He gives the barren woman a home, making her the joyous mother of children (Psalm 113:9).
I remember my father, a plastic surgeon, speaking of a woman who came to him to see if he could remove the tattoos on her hands. She no longer wanted them, and their presence had become an impediment to her finding a job. Sometimes the choices we make in the moment aren’t the choices we wish we had made in the end.
I wonder how Psalm 113 falls on the ears of our culture. The psalm is one of praise, grounded in who the Lord is. The question raised in the psalm is rhetorical: Who is like the LORD our God, who is seated on high, who looks far down on the heavens and the earth?” (113:5-6). The answer is, of course, no one. But then the psalmist goes on to describe how the Lord is different: He raises the poor and the needy, and gives the barren woman a home and children. The first gift is one to which our culture would give a hearty “Amen,” for many people understand the importance of lifting the needy. The second gift? Well, that’s another matter. We are not entirely convinced that children are a blessing. Rather, we are convinced that children are a choice.
Ignatius Press published a social history of Planned Parenthood in 1991 titled Blessed Are the Barren. The title alone is worthy of sober reflection, for it exposes a perspective that our culture, collectively, has largely come to embrace, that is, that children are a choice. And therefore so is barrenness. In fact, culturally speaking barrenness is a laudable choice, and worthy of not only protection, but promotion. We live in a time when our government actively encourages it. For example, our health-care law subsidizes varied forms of contraception, including sterilization surgery (for women, but not for men). The implication is inescapable—barrenness is not only a choice, but a choice so fundamental and therefore so worth supporting that we will require other people to pay for it. Perhaps barrenness is even the better choice, for the health-care law does not similarly require treatment for infertility (not so subtly suggesting that fertility is the disease, and barrenness the state of health). Blessed are the barren, indeed.
Then why does the psalmist exalt the Lord as the one who gives the barren mother a home and family? Why would the Scriptures assume that a woman would even want a home and children? The idea that children are a choice is alien to the Scriptures, where children are seen as a blessing, and women (and men, for that matter) are assumed to be the better for them. One searches in vain for a single instance in the Scriptures where barrenness is celebrated. Rather, it is everywhere lamented. What might we be missing?
Perhaps the most offensive claim in the Bible is found on page one: “In the beginning God created the heavens and the earth.” The implication of that statement is vast. It not only asserts God as the creator, but goes on to demonstrate that he created the heavens and earth in a particular way, and for certain purposes. Likewise with people. Man and woman are created in a particular way, and for particular purposes, and by a God who knows us and wants the best for us. Note the language of blessing given in the first commandment God gave to mankind: “And God blessed them and said, ‘Be fruitful and multiply. . . .’” Blessing doesn’t imply easiness. Childbearing and childrearing can be very trying and difficult. But the Lord knows our good. The question is, do we?

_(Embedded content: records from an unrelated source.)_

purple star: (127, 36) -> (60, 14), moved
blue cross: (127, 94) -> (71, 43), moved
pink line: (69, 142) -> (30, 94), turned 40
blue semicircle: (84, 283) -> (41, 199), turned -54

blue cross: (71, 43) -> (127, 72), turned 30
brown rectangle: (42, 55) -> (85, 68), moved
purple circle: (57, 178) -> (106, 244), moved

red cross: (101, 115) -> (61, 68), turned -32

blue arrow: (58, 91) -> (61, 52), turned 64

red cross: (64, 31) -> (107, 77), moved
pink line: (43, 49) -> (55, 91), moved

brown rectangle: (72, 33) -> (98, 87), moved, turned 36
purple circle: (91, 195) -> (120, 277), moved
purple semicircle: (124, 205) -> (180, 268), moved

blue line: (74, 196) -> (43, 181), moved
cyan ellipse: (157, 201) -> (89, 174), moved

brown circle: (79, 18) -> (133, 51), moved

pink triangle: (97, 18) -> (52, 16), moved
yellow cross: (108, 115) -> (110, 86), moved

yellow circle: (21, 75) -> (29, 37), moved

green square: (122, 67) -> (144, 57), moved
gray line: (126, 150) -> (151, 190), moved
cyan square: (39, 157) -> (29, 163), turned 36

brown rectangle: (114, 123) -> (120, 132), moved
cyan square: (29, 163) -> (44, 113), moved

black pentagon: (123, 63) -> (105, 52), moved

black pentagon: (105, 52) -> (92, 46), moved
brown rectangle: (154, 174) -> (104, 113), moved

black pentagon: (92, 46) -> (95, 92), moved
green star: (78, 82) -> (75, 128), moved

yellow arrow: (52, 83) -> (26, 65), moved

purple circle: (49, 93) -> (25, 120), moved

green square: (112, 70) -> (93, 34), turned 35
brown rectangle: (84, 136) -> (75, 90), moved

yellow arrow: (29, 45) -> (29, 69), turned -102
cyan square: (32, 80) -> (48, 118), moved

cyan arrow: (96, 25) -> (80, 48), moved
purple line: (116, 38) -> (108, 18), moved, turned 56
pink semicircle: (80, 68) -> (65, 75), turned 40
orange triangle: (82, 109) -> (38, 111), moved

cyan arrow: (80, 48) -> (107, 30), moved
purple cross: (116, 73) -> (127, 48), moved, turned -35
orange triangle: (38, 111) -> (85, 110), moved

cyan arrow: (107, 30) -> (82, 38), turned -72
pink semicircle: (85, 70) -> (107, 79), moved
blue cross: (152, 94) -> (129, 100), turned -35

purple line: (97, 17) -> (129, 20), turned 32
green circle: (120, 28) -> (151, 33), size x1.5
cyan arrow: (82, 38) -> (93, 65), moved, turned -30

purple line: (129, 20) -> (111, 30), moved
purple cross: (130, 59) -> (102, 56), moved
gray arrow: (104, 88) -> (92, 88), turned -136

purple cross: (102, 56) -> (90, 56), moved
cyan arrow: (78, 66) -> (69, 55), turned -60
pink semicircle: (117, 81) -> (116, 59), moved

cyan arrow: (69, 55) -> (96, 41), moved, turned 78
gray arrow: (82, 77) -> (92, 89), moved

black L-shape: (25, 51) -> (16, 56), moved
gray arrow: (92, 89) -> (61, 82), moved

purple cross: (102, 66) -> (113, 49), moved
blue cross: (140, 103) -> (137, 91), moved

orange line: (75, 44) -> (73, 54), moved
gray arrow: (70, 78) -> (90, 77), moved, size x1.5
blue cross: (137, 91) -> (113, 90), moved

In the end, despite persistent cultural voices to the contrary, God created women with a longing for marriage and children. Recognizing such does not belittle the great effort, sacrifice, anxiety, and pain which are often the stuff of parenthood. Nor does it suggest that every woman is able, or even called, to be married and have children. Yet, while shouted loudly in our world, “Blessed are the barren” is an empty pronouncement. Despite what we might hear or think or feel in the moment, barrenness is no blessing. Yes, children will change your life. So will barrenness. Unfortunately, many discover the hole that barrenness creates after it is too late. For some choices have irreversible consequences. They can’t be taken back, no matter how much we wish they could.